Another challenge is that some foster families are reluctant to take teenagers and children with behavioral and mental health difficulties, leaving older children with no place to spend the night.
Often, Little said, these children require counseling and medication.
“The travesty in all this is really that the children suffer because of a sort of bureaucratic problem,” she said. “We just have to get this right. There’s no benefit for a child being in an office building for one day, two days, any amount.”
It’s a familiar challenge for Baltimore Social Services. Mirviss and other lawyers who monitor the agency filed a complaint with the state attorney general 13 years ago after they learned that the overnight stays had become commonplace. Officials pledged reforms; the practice dwindled.
From 2009 to early 2016, no more than five children spent four hours or more in an unlicensed facility during a six-month stretch, social workers reported.
The agency’s reports for 2017 and 2018 have not yet been published, but Mirviss said the numbers have shot back up. Under the consent decree, city social workers are required to notify him of violations within five days. Some 66 children spent four hours or more in an unlicensed facility during the second half of 2017, he said. In 2018, he said, the number has about doubled to 130 children.
Last week, a 1-year-old spent nearly seven hours overnight in the Gay Street office, he said.
“There was a surge in late spring, early summer,” Mirviss said. “It’s not acceptable. It’s illegal. They are taking it very seriously.”
State and city officials hold daily conference calls, even on weekends, to try to find proper placements for the children.
Efforts to end the overnight office stays date to the late 1980s, when private lawyers and the nonprofit Public Justice Center sued Baltimore Social Services in federal court, accusing the agency of failing to properly care for foster children. The court imposed the consent decree and its reforms in 1988 after finding that officials were not providing enough foster homes, failing to remove children from abuse and neglect, and placing them with foster parents who were poorly trained and equipped.
Social Services has made progress in recent months. Mirviss said the frequency of the overnight stays declined as the summer went on.
Mirviss said officials have outfitted Social Services offices with cots, clothing and personal-hygiene supplies. A smaller number of foster children also have stayed overnight at Social Services offices on Calvert and East Biddle streets.
Wright said the lack of placements was frustrating to some of the children. She said some would vandalize offices, hassle staff, fight and sneak out. “They kept trying to run away,” Wright said, “leaving at all hours of the night, coming back high and drugged up.”

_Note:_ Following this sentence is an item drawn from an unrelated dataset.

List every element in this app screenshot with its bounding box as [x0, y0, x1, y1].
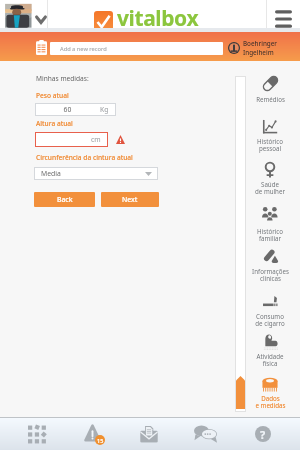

Wright agreed through her attorney to discuss sleeping in the Gay Street office on the condition that she not talk about one alleged encounter there in June.
The 19-year-old is charged with second-degree assault; police say she poured a bottle of urine on a sleeping girl.
Janette DeBoissiere, her public defender, said she was concerned about Wright’s welfare as a foster child. The teen is scheduled for trial Sept. 19 in Baltimore Circuit Court.
She moved about a month ago into a rented apartment, one with a bed to herself and cable TV.
Wright lost her key recently and returned to the Gay Street office for help. There, she recognized a boy who she said often slept in the lobby last spring.
“I’m like, ‘Dang!’ ” she said. “They ain’t find you no placement yet?”